Nach US-Angriff: Maduro offen für Gespräche

Venezolanischer Präsident bereit zu Zusammenarbeit

Der venezolanische Präsident Nicolás Maduro hat sich inmitten der Spannungen mit den USA offen für eine Zusammenarbeit mit den Vereinigten Staaten gezeigt.

"Wo immer sie wollen und wann immer sie wollen", sagte Maduro am Donnerstag (Ortszeit) im Staatsfernsehen mit Blick auf mögliche Gespräche mit den USA über die Bereiche Drogenhandel, Öl und Migration.

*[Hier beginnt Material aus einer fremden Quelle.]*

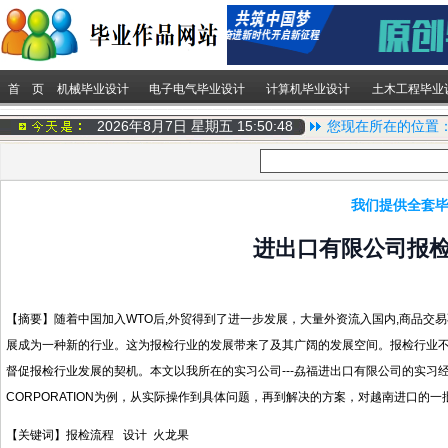
首 页
机械毕业设计
电子电气毕业设计
计算机毕业设计
土木工程毕业
2026年8月7日 星期五
15:50:49
您现在所在的位置
我们提供全套毕
进出口有限公司报
【摘要】随着中国加入WTO后,外贸得到了进一步发展，大量外资流入国内,商品交易
展成为一种新的行业。这为报检行业的发展带来了及其广阔的发展空间。报检行业不
督促报检行业发展的契机。本文以我所在的实习公司---劦福进出口有限公司的实习经验为主，以越
CORPORATION为例，从实际操作到具体问题，再到解决的方案，对越南进口的
【关键词】报检流程 设计 火龙果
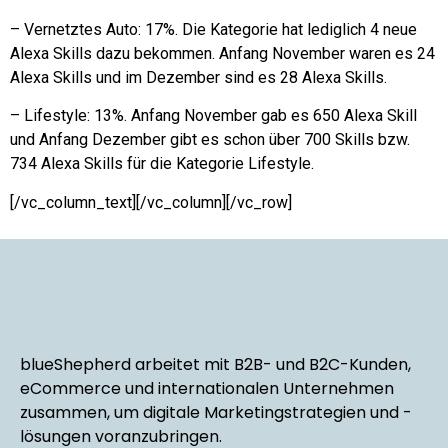
– Vernetztes Auto: 17%. Die Kategorie hat lediglich 4 neue
Alexa Skills dazu bekommen. Anfang November waren es 24
Alexa Skills und im Dezember sind es 28 Alexa Skills.
– Lifestyle: 13%. Anfang November gab es 650 Alexa Skill
und Anfang Dezember gibt es schon über 700 Skills bzw.
734 Alexa Skills für die Kategorie Lifestyle.
[/vc_column_text][/vc_column][/vc_row]
blueShepherd arbeitet mit B2B- und B2C-Kunden,
eCommerce und internationalen Unternehmen
zusammen, um digitale Marketingstrategien und -
lösungen voranzubringen.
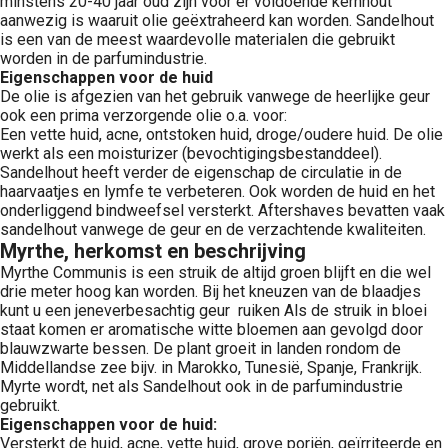
minstens 20-40 jaar oud zijn voor er voldoende kernhout
aanwezig is waaruit olie geëxtraheerd kan worden. Sandelhout
is een van de meest waardevolle materialen die gebruikt
worden in de parfumindustrie.
Eigenschappen voor de huid
De olie is afgezien van het gebruik vanwege de heerlijke geur
ook een prima verzorgende olie o.a. voor:
Een vette huid, acne, ontstoken huid, droge/oudere huid. De olie
werkt als een moisturizer (bevochtigingsbestanddeel).
Sandelhout heeft verder de eigenschap de circulatie in de
haarvaatjes en lymfe te verbeteren. Ook worden de huid en het
onderliggend bindweefsel versterkt. Aftershaves bevatten vaak
sandelhout vanwege de geur en de verzachtende kwaliteiten.
Myrthe, herkomst en beschrijving
Myrthe Communis is een struik de altijd groen blijft en die wel
drie meter hoog kan worden. Bij het kneuzen van de blaadjes
kunt u een jeneverbesachtig geur ruiken Als de struik in bloei
staat komen er aromatische witte bloemen aan gevolgd door
blauwzwarte bessen. De plant groeit in landen rondom de
Middellandse zee bijv. in Marokko, Tunesië, Spanje, Frankrijk.
Myrte wordt, net als Sandelhout ook in de parfumindustrie
gebruikt.
Eigenschappen voor de huid:
Versterkt de huid, acne, vette huid, grove poriën, geïrriteerde en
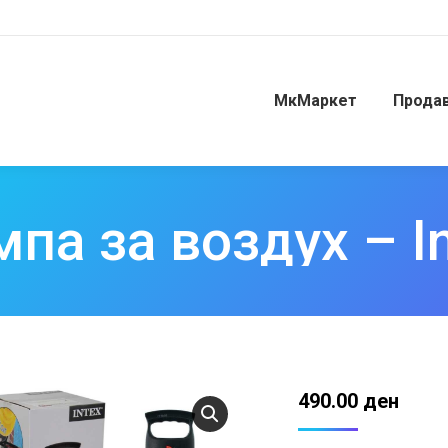
МкМаркет
Прода
па за воздух – I
490.00
ден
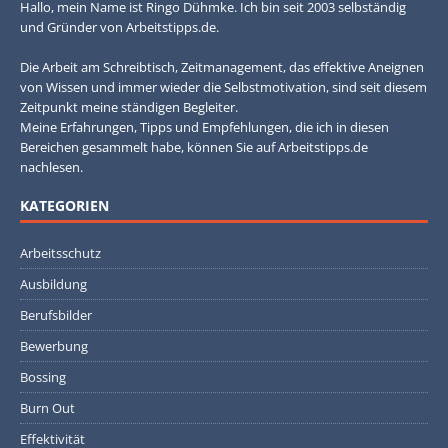
Hallo, mein Name ist Ringo Dühmke. Ich bin seit 2003 selbständig
und Gründer von Arbeitstipps.de.
Die Arbeit am Schreibtisch, Zeitmanagement, das effektive Aneignen
von Wissen und immer wieder die Selbstmotivation, sind seit diesem
Zeitpunkt meine ständigen Begleiter.
Meine Erfahrungen, Tipps und Empfehlungen, die ich in diesen
Bereichen gesammelt habe, können Sie auf Arbeitstipps.de
nachlesen.
KATEGORIEN
Arbeitsschutz
Ausbildung
Berufsbilder
Bewerbung
Bossing
Burn Out
Effektivität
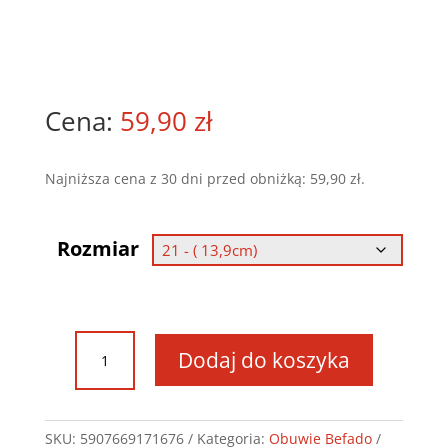
59,90
zł
Najniższa cena z 30 dni przed obniżką:
59,90
zł
.
Rozmiar
ilość
Dodaj do koszyka
Obuwie
Befado
-
Speedy
SKU:
5907669171676
Kategoria:
Obuwie Befado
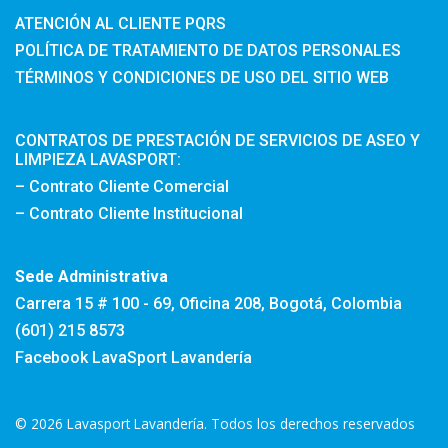
ATENCIÓN AL CLIENTE PQRS
POLÍTICA DE TRATAMIENTO DE DATOS PERSONALES
TÉRMINOS Y CONDICIONES DE USO DEL SITIO WEB
CONTRATOS DE PRESTACIÓN DE SERVICIOS DE ASEO Y
LIMPIEZA LAVASPORT:
– Contrato Cliente Comercial
– Contrato Cliente Institucional
Sede Administrativa
Carrera 15 # 100 - 69, Oficina 208, Bogotá, Colombia
(601) 215 8573
Facebook LavaSport Lavandería
© 2026 Lavasport Lavandería. Todos los derechos reservados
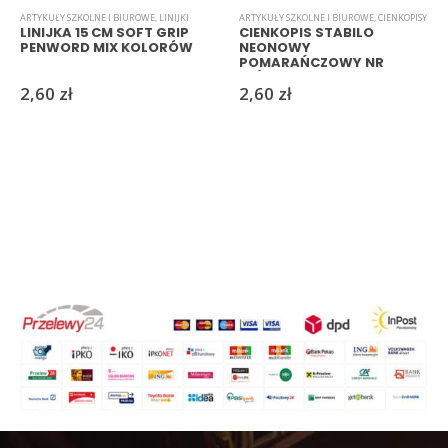
ARTYKUŁY SZKOLNE I BIUROWE
,
LINIJKI
ARTYKUŁY SZKOLNE I BIUROWE
,
CIENKOPISY
LINIJKA 15 CM SOFT GRIP
CIENKOPIS STABILO
PENWORD MIX KOLORÓW
NEONOWY
POMARAŃCZOWY NR
88/054
2,60
zł
2,60
zł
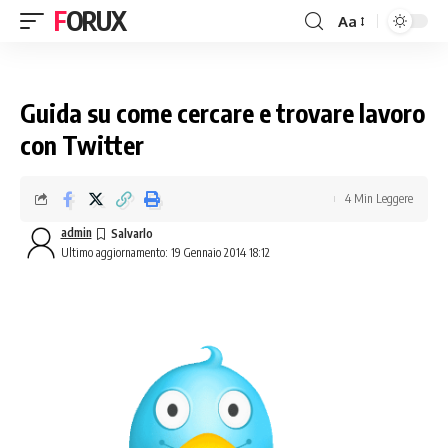
FORUX
Aa
Guida su come cercare e trovare lavoro
con Twitter
4 Min Leggere
admin
Ultimo aggiornamento: 19 Gennaio 2014 18:12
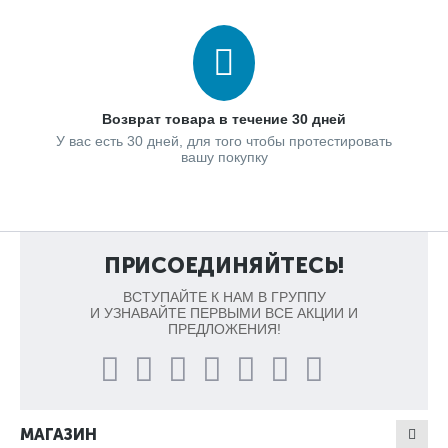
Возврат товара в течение 30 дней
У вас есть 30 дней, для того чтобы протестировать
вашу покупку
ПРИСОЕДИНЯЙТЕСЬ!
ВСТУПАЙТЕ К НАМ В ГРУППУ
И УЗНАВАЙТЕ ПЕРВЫМИ ВСЕ АКЦИИ И
ПРЕДЛОЖЕНИЯ!
МАГАЗИН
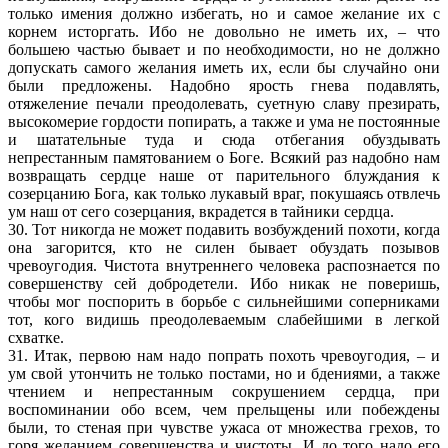
только имения должно избегать, но и самое желание их с
корнем исторгать. Ибо не довольно не иметь их, – что
большею частью бывает и по необходимости, но не должно
допускать самого желания иметь их, если бы случайно они
были предложены. Надобно ярость гнева подавлять,
отяжеление печали преодолевать, суетную славу презирать,
высокомерие гордости попирать, а также и ума не постоянные
и шатательные туда и сюда отбегания обуздывать
непрестанным памятованием о Боге. Всякий раз надобно нам
возвращать сердце наше от парительного блуждания к
созерцанию Бога, как только лукавый враг, покушаясь отвлечь
ум наш от сего созерцания, вкрадется в тайники сердца.
30. Тот никогда не может подавить возбуждений похоти, когда
она загорится, кто не силен бывает обуздать позывов
чревоугодия. Чистота внутреннего человека распознается по
совершенству сей добродетели. Ибо никак не поверишь,
чтобы мог поспорить в борьбе с сильнейшими соперниками
тот, кого видишь преодолеваемым слабейшими в легкой
схватке.
31. Итак, первою нам надо попрать похоть чревоугодия, – и
ум свой утончить не только постами, но и бдениями, а также
чтением и непрестанным сокрушением сердца, при
воспоминании обо всем, чем прельщены или побеждены
были, то стеная при чувстве ужаса от множества грехов, то
горя желанием совершенства и чистоты. И до того надо его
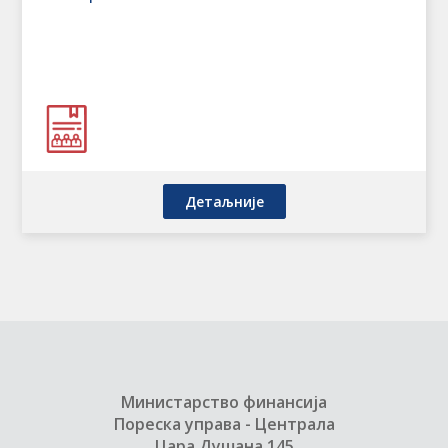
Детаљније
Министарство финансија
Пореска управа - Централа
Цара Душана 145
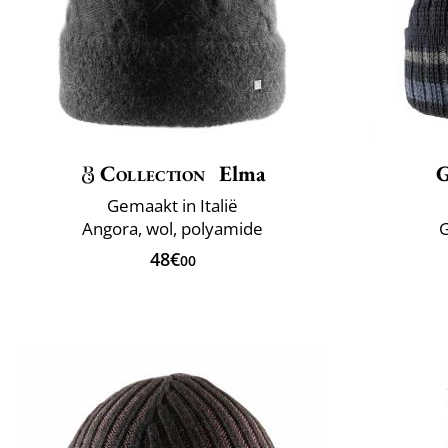
Collection
Elma
Gemaakt in Italië
Angora, wol, polyamide
G
48€
00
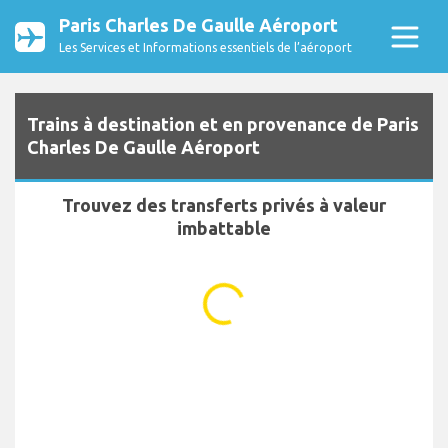
Paris Charles De Gaulle Aéroport
Les Services et Informations essentiels de l’aéroport
Trains à destination et en provenance de Paris
Charles De Gaulle Aéroport
Trouvez des transferts privés à valeur
imbattable
...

Erste bekannte US-Angriff an Land  

Auf einen US-Angriff auf eine Hafenanlage angesprochen, der laut US-Präsident Donald Trump auf venezolanische Drogenboote abzielte, antwortete Maduro ausweichend. "Das könnte etwas sein, worüber wir in ein paar Tagen sprechen", sagte Maduro auf die Frage, ob er den Angriff bestätige oder dementiere. Es wäre der erste bekannte US-Angriff an Land gegen den Drogenhandel.

10. Jänner 2019
© HO / Venezuelan Presidency / AFP

Drogenschmuggler in der Karibik 

Maduro wird derzeit von Trump militärisch unter Druck gesetzt. Seit September greift die US-Armee immer wieder Boote angeblicher Drogenschmuggler in der Karibik und im Ostpazifik an. Dabei wurden bereits mehr als 100 Menschen getötet. Die USA brachten zudem Kriegsschiffe vor der venezolanischen Küste in Stellung.

Trump beschuldigt den linksnationalistischen Maduro, Drogenbanden zu kontrollieren und gezielt gegen die USA einzusetzen. Maduro wirft Trump vor, ihn stürzen zu wollen.